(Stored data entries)
[Start of section]

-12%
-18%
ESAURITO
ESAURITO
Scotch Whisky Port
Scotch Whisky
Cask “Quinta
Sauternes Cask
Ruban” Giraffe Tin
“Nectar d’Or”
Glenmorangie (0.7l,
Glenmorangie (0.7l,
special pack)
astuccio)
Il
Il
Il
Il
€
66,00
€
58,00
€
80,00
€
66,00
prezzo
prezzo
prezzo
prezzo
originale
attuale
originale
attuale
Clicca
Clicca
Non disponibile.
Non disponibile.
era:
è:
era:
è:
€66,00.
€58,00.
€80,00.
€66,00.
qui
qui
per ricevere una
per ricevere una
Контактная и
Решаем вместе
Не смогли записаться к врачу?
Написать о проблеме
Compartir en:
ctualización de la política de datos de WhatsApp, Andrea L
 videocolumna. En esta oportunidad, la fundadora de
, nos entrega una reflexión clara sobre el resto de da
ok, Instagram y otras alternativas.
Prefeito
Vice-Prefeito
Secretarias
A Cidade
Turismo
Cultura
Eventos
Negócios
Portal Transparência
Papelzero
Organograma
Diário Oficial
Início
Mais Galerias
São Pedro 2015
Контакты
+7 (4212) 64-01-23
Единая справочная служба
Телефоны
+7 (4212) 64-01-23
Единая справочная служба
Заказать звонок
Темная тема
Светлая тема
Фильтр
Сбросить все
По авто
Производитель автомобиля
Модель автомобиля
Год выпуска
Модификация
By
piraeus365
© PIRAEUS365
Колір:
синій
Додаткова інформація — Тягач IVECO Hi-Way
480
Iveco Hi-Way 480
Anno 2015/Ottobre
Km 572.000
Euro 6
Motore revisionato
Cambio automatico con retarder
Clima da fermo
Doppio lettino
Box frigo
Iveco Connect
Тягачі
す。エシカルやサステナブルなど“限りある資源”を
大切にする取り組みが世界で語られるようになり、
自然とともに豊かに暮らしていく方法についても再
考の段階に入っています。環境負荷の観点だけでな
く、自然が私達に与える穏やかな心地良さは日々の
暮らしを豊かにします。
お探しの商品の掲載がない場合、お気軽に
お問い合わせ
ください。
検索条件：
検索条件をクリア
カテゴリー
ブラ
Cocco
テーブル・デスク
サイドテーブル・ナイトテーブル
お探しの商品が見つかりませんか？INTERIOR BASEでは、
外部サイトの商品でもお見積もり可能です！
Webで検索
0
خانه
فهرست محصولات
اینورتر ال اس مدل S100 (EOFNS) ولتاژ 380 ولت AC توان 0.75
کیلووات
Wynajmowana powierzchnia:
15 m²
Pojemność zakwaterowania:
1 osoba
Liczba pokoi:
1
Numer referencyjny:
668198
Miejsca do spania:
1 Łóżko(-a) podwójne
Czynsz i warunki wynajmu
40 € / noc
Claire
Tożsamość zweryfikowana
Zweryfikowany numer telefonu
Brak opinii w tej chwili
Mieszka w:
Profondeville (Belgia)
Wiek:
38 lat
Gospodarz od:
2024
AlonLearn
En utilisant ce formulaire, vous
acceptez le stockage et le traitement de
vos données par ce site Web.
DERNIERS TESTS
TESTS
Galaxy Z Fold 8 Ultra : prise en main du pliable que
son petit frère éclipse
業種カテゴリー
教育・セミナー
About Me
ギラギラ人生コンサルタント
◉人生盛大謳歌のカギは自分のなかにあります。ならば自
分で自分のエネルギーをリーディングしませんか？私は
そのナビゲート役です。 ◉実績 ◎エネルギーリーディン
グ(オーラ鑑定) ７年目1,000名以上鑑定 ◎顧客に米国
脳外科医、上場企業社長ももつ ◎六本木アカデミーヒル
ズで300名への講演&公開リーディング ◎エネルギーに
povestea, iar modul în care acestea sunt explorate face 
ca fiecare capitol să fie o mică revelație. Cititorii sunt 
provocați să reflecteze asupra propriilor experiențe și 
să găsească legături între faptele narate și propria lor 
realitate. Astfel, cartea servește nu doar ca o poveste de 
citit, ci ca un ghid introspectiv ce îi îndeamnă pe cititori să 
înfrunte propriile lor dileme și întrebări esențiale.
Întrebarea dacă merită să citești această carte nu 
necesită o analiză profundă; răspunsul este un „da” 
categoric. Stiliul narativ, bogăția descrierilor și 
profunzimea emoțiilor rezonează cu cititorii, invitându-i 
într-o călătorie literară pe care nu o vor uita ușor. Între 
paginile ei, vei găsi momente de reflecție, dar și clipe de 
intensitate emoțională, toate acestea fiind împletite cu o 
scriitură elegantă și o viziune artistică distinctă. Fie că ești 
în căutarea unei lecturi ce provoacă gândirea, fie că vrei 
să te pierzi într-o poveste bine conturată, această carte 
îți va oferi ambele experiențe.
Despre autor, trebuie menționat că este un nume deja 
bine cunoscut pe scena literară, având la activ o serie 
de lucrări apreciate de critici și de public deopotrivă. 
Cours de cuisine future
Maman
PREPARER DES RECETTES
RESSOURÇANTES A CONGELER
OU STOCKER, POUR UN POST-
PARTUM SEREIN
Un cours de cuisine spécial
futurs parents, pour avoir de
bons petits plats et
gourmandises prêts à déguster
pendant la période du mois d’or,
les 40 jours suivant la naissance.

[End of section]

WHAT IS REQUIRED = Please give all of the entries again, exactly as written.

ANSWER TO THE PROBLEM =
-12%
-18%
ESAURITO
ESAURITO
Scotch Whisky Port
Scotch Whisky
Cask “Quinta
Sauternes Cask
Ruban” Giraffe Tin
“Nectar d’Or”
Glenmorangie (0.7l,
Glenmorangie (0.7l,
special pack)
astuccio)
Il
Il
Il
Il
€
66,00
€
58,00
€
80,00
€
66,00
prezzo
prezzo
prezzo
prezzo
originale
attuale
originale
attuale
Clicca
Clicca
Non disponibile.
Non disponibile.
era:
è:
era:
è:
€66,00.
€58,00.
€80,00.
€66,00.
qui
qui
per ricevere una
per ricevere una
Контактная и
Решаем вместе
Не смогли записаться к врачу?
Написать о проблеме
Compartir en:
ctualización de la política de datos de WhatsApp, Andrea L
 videocolumna. En esta oportunidad, la fundadora de
, nos entrega una reflexión clara sobre el resto de da
ok, Instagram y otras alternativas.
Prefeito
Vice-Prefeito
Secretarias
A Cidade
Turismo
Cultura
Eventos
Negócios
Portal Transparência
Papelzero
Organograma
Diário Oficial
Início
Mais Galerias
São Pedro 2015
Контакты
+7 (4212) 64-01-23
Единая справочная служба
Телефоны
+7 (4212) 64-01-23
Единая справочная служба
Заказать звонок
Темная тема
Светлая тема
Фильтр
Сбросить все
По авто
Производитель автомобиля
Модель автомобиля
Год выпуска
Модификация
By
piraeus365
© PIRAEUS365
Колір:
синій
Додаткова інформація — Тягач IVECO Hi-Way
480
Iveco Hi-Way 480
Anno 2015/Ottobre
Km 572.000
Euro 6
Motore revisionato
Cambio automatico con retarder
Clima da fermo
Doppio lettino
Box frigo
Iveco Connect
Тягачі
す。エシカルやサステナブルなど“限りある資源”を
大切にする取り組みが世界で語られるようになり、
自然とともに豊かに暮らしていく方法についても再
考の段階に入っています。環境負荷の観点だけでな
く、自然が私達に与える穏やかな心地良さは日々の
暮らしを豊かにします。
お探しの商品の掲載がない場合、お気軽に
お問い合わせ
ください。
検索条件：
検索条件をクリア
カテゴリー
ブラ
Cocco
テーブル・デスク
サイドテーブル・ナイトテーブル
お探しの商品が見つかりませんか？INTERIOR BASEでは、
外部サイトの商品でもお見積もり可能です！
Webで検索
0
خانه
فهرست محصولات
اینورتر ال اس مدل S100 (EOFNS) ولتاژ 380 ولت AC توان 0.75
کیلووات
Wynajmowana powierzchnia:
15 m²
Pojemność zakwaterowania:
1 osoba
Liczba pokoi:
1
Numer referencyjny:
668198
Miejsca do spania:
1 Łóżko(-a) podwójne
Czynsz i warunki wynajmu
40 € / noc
Claire
Tożsamość zweryfikowana
Zweryfikowany numer telefonu
Brak opinii w tej chwili
Mieszka w:
Profondeville (Belgia)
Wiek:
38 lat
Gospodarz od:
2024
AlonLearn
En utilisant ce formulaire, vous
acceptez le stockage et le traitement de
vos données par ce site Web.
DERNIERS TESTS
TESTS
Galaxy Z Fold 8 Ultra : prise en main du pliable que
son petit frère éclipse
業種カテゴリー
教育・セミナー
About Me
ギラギラ人生コンサルタント
◉人生盛大謳歌のカギは自分のなかにあります。ならば自
分で自分のエネルギーをリーディングしませんか？私は
そのナビゲート役です。 ◉実績 ◎エネルギーリーディン
グ(オーラ鑑定) ７年目1,000名以上鑑定 ◎顧客に米国
脳外科医、上場企業社長ももつ ◎六本木アカデミーヒル
ズで300名への講演&公開リーディング ◎エネルギーに
povestea, iar modul în care acestea sunt explorate face 
ca fiecare capitol să fie o mică revelație. Cititorii sunt 
provocați să reflecteze asupra propriilor experiențe și 
să găsească legături între faptele narate și propria lor 
realitate. Astfel, cartea servește nu doar ca o poveste de 
citit, ci ca un ghid introspectiv ce îi îndeamnă pe cititori să 
înfrunte propriile lor dileme și întrebări esențiale.
Întrebarea dacă merită să citești această carte nu 
necesită o analiză profundă; răspunsul este un „da” 
categoric. Stiliul narativ, bogăția descrierilor și 
profunzimea emoțiilor rezonează cu cititorii, invitându-i 
într-o călătorie literară pe care nu o vor uita ușor. Între 
paginile ei, vei găsi momente de reflecție, dar și clipe de 
intensitate emoțională, toate acestea fiind împletite cu o 
scriitură elegantă și o viziune artistică distinctă. Fie că ești 
în căutarea unei lecturi ce provoacă gândirea, fie că vrei 
să te pierzi într-o poveste bine conturată, această carte 
îți va oferi ambele experiențe.
Despre autor, trebuie menționat că este un nume deja 
bine cunoscut pe scena literară, având la activ o serie 
de lucrări apreciate de critici și de public deopotrivă. 
Cours de cuisine future
Maman
PREPARER DES RECETTES
RESSOURÇANTES A CONGELER
OU STOCKER, POUR UN POST-
PARTUM SEREIN
Un cours de cuisine spécial
futurs parents, pour avoir de
bons petits plats et
gourmandises prêts à déguster
pendant la période du mois d’or,
les 40 jours suivant la naissance.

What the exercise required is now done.